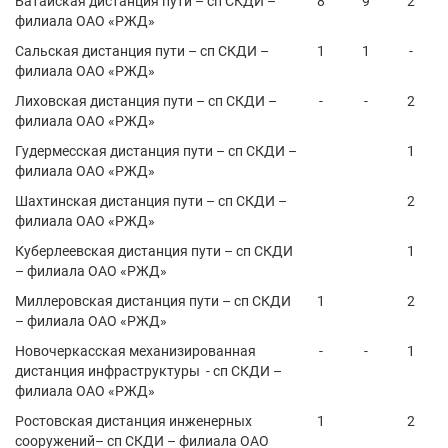
Батайская дистанция пути – сп СКДИ –
8
9
2
филиала ОАО «РЖД»
Сальская дистанция пути – сп СКДИ –
1
1
-
филиала ОАО «РЖД»
Лиховская дистанция пути – сп СКДИ –
-
-
2
филиала ОАО «РЖД»
Гудермесская дистанция пути – сп СКДИ –
1
филиала ОАО «РЖД»
Шахтинская дистанция пути – сп СКДИ –
2
филиала ОАО «РЖД»
Куберлеевская дистанция пути – сп СКДИ
1
– филиала ОАО «РЖД»
Миллеровская дистанция пути – сп СКДИ
1
2
– филиала ОАО «РЖД»
Новочеркасская механизированная
-
-
1
дистанция инфраструктуры - сп СКДИ –
филиала ОАО «РЖД»
Ростовская дистанция инженерных
1
2
сооружений– сп СКДИ – филиала ОАО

--------

Exact copies of the entries above are needed, without their pictures.

ANSWER BOX:
Батайская дистанция пути – сп СКДИ –
8
9
2
филиала ОАО «РЖД»
Сальская дистанция пути – сп СКДИ –
1
1
-
филиала ОАО «РЖД»
Лиховская дистанция пути – сп СКДИ –
-
-
2
филиала ОАО «РЖД»
Гудермесская дистанция пути – сп СКДИ –
1
филиала ОАО «РЖД»
Шахтинская дистанция пути – сп СКДИ –
2
филиала ОАО «РЖД»
Куберлеевская дистанция пути – сп СКДИ
1
– филиала ОАО «РЖД»
Миллеровская дистанция пути – сп СКДИ
1
2
– филиала ОАО «РЖД»
Новочеркасская механизированная
-
-
1
дистанция инфраструктуры - сп СКДИ –
филиала ОАО «РЖД»
Ростовская дистанция инженерных
1
2
сооружений– сп СКДИ – филиала ОАО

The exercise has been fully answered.